[Collected data entries]
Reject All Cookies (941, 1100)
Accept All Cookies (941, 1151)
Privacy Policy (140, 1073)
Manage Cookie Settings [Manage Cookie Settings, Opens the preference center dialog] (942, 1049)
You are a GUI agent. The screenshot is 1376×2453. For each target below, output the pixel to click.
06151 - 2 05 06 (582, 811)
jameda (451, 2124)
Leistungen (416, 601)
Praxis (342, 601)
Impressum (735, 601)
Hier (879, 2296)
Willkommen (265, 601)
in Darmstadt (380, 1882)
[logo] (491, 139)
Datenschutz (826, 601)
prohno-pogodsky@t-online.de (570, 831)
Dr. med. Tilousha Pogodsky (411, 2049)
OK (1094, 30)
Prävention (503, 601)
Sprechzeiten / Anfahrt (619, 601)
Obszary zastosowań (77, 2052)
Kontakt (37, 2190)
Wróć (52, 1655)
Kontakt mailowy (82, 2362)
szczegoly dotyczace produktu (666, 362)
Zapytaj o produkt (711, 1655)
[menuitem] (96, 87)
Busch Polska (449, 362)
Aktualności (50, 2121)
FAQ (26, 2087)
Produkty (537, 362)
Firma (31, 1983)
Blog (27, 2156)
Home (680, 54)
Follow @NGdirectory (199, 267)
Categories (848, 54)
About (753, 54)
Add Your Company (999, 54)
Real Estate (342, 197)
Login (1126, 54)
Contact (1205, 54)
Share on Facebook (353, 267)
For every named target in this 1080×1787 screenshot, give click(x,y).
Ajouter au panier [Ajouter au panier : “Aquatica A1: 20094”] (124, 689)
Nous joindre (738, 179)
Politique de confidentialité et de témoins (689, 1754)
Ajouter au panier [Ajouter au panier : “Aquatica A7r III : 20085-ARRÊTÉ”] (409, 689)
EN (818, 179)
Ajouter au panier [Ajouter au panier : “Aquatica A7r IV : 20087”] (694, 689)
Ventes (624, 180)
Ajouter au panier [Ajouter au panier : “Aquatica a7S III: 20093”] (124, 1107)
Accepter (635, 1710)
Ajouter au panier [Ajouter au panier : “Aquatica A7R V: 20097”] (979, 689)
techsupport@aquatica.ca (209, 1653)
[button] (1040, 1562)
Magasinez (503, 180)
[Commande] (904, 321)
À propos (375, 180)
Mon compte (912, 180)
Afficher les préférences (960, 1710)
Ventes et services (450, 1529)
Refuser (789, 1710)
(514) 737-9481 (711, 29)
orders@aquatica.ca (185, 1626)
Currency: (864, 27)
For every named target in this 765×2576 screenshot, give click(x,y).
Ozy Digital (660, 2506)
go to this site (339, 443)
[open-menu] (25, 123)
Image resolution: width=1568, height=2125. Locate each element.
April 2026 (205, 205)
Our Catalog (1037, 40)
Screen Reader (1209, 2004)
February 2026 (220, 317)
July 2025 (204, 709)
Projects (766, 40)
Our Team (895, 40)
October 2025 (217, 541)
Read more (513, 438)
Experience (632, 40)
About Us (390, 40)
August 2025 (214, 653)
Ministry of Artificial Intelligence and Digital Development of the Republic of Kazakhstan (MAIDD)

*Instructions for the task:* An exact repeat of the lines from the one containing "August 2025 (214, 653)" through the final line above, both included, is the whole answer.

*Result below:*
August 2025 (214, 653)
Ministry of Artificial Intelligence and Digital Development of the Republic of Kazakhstan (MAIDD)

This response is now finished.